Namun, persoalannya bukan pada kurangnya jumlah perpustakaan, tetapi pada jumlah koleksi bahan bacaan. Berdasarkan Sensus Perpustakaan yang dilakukan oleh Perpustakaan Nasional tahun 2018 jumlah total koleksi perpustakaan di Indonesia hanya 16.077.296 eksemplar, atau hanya tersedia 6.213 buku tiap 100.000 penduduk. Jumlah ini tentu sangat tidak mencukupi kebutuhan bahan bacaan masyarakat. Sesuai dengan standard UNESCO rasio ketersediaan bahan bacaan dibanding jumlah penduduk minimal 1 : 2,  atau 2 buku untuk 1 penduduk. Dengan demikian, jika penduduk Indonesia 265 juta (Bappenas, 2018), maka Jumlah kebutuhan nyata bahan bacaan  yang masih harus disediakan adalah 513.922.704 eksemplar buku secara nasional. Secara parsial rasio ketersediaan buku paling tinggi berada pada provinsi Kalimantan Selatan yakni 25.950 buku per 100.000 penduduk, angka ini jika dibandingkan dengan jumlah penduduk sebenarnya masih kurang. Kekurangan buku paling parah terjadi di Papua Barat karena hanya ada 671 buku per 100.000 penduduk.   

Untuk itu, perlu berbagai terobosan dan kebijakan untuk mempersempit kesenjangan ketersediaan bahan bacaan di masyarakat. Penciptaan ekosistem masyarakat berbasis pengetahuan mutlak diperlukan untuk meninggikan ketersediaan bahan bacaan di masyarakat. Hal ini dapat dilakukan dengan terus mempromosikan akses terbuka di antara perguruan tinggi, lembaga pemerintah dan swasta agar hasil riset dan berbagai terbitan tersedia dan dapat diakses secara gratis oleh masyarakat melalui berbagai perpustakaan digital, termasuk portal penjelajahan pengetahun Indonesia yang telah disediakan oleh Perpustakaan Nasional – Indonesia OneSearch (www.onesearch,id).

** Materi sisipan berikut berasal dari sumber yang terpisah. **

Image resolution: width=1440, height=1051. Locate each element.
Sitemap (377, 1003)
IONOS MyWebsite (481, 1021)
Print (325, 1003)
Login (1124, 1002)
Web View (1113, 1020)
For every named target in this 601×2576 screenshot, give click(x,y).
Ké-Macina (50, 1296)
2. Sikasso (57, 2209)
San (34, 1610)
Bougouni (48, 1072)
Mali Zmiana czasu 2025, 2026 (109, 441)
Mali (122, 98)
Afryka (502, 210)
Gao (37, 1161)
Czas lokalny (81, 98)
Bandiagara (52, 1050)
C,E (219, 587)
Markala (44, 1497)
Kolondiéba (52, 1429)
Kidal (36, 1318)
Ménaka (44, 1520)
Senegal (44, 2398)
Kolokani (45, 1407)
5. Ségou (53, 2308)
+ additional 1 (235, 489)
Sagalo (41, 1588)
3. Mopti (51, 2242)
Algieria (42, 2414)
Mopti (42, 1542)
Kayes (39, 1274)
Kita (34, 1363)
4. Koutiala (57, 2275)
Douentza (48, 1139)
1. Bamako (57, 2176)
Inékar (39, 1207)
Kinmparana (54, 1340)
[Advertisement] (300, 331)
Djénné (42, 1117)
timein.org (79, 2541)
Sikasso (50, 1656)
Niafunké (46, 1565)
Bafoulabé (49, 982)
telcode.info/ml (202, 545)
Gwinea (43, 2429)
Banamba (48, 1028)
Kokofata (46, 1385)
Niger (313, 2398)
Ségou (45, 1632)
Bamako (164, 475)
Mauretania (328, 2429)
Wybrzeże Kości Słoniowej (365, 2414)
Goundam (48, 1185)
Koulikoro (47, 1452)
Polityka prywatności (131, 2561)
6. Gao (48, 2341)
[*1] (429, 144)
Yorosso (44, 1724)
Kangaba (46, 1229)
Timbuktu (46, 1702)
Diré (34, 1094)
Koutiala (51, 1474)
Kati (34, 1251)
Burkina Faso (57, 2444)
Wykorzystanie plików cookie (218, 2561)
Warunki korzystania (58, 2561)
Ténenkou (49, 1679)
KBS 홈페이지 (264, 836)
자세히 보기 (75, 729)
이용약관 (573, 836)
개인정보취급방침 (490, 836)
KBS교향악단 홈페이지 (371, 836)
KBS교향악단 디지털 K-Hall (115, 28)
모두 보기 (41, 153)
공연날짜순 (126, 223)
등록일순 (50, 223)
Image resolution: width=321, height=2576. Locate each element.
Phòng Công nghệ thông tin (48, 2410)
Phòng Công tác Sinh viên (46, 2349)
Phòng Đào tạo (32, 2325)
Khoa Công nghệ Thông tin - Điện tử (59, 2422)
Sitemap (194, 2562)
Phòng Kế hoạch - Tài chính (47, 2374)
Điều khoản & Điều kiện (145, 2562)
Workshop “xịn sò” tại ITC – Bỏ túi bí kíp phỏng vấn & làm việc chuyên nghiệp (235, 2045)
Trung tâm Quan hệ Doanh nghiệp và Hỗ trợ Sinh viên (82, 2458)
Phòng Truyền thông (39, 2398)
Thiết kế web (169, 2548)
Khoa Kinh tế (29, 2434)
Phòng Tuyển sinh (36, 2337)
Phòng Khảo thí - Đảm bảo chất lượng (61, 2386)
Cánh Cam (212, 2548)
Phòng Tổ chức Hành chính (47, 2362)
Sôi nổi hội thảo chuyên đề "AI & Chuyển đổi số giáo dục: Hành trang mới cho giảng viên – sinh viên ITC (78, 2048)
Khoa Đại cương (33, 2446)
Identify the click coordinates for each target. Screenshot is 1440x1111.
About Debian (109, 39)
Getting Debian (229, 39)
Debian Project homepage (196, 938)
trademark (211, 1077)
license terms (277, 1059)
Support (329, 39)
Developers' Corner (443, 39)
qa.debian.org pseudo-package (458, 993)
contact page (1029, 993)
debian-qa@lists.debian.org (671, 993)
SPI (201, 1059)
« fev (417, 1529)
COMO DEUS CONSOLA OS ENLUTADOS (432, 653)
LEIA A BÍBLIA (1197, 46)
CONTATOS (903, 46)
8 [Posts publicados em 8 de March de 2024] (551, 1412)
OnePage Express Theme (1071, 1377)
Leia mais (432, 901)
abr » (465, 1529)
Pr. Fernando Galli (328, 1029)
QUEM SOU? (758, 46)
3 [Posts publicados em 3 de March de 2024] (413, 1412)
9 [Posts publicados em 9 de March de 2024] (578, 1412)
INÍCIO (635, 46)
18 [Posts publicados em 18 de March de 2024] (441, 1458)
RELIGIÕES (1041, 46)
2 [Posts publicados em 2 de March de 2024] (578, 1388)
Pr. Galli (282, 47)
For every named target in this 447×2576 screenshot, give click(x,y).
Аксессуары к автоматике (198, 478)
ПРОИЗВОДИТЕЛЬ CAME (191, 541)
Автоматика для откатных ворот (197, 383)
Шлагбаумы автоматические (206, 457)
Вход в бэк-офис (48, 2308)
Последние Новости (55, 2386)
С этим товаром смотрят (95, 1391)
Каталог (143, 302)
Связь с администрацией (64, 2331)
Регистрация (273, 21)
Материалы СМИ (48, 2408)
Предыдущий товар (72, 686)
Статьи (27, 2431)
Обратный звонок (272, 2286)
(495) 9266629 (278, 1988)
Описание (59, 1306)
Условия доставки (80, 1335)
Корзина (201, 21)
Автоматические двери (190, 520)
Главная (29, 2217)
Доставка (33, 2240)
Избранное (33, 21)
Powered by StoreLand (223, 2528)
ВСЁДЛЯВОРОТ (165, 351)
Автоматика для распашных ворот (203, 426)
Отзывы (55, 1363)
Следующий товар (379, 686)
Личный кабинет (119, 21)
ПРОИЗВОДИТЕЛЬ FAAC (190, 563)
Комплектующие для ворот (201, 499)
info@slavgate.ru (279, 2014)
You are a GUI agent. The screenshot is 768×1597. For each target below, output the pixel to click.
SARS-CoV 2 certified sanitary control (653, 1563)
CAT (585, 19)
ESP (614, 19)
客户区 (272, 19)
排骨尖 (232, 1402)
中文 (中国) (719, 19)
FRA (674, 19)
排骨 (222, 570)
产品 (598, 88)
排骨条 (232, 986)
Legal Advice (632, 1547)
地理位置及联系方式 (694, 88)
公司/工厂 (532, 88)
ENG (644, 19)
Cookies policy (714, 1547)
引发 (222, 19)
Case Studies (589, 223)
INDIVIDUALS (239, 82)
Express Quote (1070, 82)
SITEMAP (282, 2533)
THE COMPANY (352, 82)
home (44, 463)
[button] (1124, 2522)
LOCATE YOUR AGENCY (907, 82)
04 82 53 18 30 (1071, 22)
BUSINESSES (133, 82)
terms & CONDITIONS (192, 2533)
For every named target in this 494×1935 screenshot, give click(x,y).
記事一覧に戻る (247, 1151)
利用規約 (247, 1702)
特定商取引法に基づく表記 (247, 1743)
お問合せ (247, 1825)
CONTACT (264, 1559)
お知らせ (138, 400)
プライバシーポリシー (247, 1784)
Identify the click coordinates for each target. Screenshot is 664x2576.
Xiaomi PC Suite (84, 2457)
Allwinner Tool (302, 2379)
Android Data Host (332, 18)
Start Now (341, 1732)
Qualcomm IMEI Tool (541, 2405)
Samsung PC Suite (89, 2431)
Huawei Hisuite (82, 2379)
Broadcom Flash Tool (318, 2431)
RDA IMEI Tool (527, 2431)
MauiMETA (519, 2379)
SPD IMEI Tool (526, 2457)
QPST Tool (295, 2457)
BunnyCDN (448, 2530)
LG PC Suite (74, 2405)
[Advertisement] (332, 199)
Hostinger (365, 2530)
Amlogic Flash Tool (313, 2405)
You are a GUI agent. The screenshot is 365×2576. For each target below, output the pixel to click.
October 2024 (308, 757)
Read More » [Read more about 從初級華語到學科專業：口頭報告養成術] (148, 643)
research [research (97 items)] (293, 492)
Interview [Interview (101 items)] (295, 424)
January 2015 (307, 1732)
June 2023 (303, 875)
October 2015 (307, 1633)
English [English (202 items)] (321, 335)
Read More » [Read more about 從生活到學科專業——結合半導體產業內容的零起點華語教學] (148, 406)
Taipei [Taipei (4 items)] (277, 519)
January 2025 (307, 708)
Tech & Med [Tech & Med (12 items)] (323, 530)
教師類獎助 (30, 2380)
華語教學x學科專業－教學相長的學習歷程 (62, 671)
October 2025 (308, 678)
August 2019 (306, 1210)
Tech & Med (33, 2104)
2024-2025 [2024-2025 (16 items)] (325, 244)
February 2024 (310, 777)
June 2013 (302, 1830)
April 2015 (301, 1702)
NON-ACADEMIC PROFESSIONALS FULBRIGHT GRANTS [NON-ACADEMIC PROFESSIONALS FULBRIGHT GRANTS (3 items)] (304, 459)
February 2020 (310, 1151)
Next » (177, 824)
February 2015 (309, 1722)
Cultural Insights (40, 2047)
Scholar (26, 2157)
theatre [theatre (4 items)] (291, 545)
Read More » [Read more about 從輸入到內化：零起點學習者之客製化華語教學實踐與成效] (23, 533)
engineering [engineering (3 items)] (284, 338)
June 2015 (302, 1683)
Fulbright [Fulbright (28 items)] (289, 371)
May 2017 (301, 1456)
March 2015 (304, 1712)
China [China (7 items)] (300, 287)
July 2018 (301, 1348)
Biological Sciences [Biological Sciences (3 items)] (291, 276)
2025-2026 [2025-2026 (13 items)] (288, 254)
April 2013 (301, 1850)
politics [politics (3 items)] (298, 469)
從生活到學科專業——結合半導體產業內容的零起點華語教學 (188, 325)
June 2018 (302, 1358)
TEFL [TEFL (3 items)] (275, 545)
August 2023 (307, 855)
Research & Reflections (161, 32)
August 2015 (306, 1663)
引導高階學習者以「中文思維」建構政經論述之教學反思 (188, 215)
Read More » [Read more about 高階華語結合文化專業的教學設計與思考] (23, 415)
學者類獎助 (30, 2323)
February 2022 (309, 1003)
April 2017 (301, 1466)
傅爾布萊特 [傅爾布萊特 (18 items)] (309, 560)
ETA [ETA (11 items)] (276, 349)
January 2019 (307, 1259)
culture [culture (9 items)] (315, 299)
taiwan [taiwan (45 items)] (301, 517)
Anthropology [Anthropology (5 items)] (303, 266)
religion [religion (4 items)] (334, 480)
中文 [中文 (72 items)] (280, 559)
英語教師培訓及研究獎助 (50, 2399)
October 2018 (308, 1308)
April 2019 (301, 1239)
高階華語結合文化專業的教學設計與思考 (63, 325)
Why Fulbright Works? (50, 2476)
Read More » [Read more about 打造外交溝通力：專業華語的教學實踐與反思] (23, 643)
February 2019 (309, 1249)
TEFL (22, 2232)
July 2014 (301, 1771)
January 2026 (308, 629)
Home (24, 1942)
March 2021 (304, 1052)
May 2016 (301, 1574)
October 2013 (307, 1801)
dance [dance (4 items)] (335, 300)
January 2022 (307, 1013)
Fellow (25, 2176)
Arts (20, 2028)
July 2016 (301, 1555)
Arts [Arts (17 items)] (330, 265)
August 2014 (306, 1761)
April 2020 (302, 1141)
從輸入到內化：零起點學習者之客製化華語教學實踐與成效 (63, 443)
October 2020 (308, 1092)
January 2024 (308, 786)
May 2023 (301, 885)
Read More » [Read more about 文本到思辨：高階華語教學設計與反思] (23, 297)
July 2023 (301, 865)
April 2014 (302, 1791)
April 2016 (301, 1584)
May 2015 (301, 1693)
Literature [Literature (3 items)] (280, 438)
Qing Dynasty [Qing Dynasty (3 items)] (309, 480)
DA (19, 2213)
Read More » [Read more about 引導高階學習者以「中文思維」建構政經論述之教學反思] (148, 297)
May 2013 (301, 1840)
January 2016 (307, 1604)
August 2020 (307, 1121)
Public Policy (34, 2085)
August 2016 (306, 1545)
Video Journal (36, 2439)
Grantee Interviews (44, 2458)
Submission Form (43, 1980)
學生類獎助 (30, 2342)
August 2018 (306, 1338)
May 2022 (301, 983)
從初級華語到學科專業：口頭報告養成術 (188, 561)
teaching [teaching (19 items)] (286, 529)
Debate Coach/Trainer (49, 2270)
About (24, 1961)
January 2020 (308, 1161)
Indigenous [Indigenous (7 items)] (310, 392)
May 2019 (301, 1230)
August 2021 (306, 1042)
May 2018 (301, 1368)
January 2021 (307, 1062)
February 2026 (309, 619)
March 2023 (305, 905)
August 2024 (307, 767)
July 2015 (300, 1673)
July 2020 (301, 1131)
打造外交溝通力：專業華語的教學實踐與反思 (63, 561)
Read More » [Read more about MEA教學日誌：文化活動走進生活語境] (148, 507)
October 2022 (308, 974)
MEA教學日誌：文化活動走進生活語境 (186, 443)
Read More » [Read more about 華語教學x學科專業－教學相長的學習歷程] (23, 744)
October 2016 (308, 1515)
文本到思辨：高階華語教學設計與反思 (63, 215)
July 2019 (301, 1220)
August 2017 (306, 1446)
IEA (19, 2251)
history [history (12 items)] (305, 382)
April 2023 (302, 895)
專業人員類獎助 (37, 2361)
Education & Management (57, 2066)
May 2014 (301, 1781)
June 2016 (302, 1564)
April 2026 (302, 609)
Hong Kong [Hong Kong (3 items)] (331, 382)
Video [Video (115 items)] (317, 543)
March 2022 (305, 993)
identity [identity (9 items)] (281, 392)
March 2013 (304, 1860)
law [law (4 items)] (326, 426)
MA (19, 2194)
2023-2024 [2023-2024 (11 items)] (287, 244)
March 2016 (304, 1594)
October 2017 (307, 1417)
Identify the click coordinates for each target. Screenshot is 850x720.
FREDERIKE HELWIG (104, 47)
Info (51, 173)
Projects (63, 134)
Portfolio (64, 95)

Di samping itu, perlu penguatan iklim penerbitan Indonesia dengan intervensi pemerintah melalui pengajuan hak cipta alih bahasa dari karya-karya penting terbaru dalam berbagai subjek ilmu pengetahuan. Promosi penerbitan digital harus terus diperkuat untuk mengundang para penulis novum agar makin kreatif dan tertantang untuk menulis berbagai karya dalam format digital dan disebarkan melalui berbagai perpustakaan digital. Termasuk dalam hal ini ialah penerbitan Kembali karya-karya penting dalam format digital, juga pengayaan karya dalam format multimedia. Tak kalah pentingnya adalah insentif dan dukungan pemerintah pusat dan daerah dalam penerbitan berbagai konten literasi dan pengembangan koleksi semua jenis perpustakaan di daerah termasuk di wilayah 3T.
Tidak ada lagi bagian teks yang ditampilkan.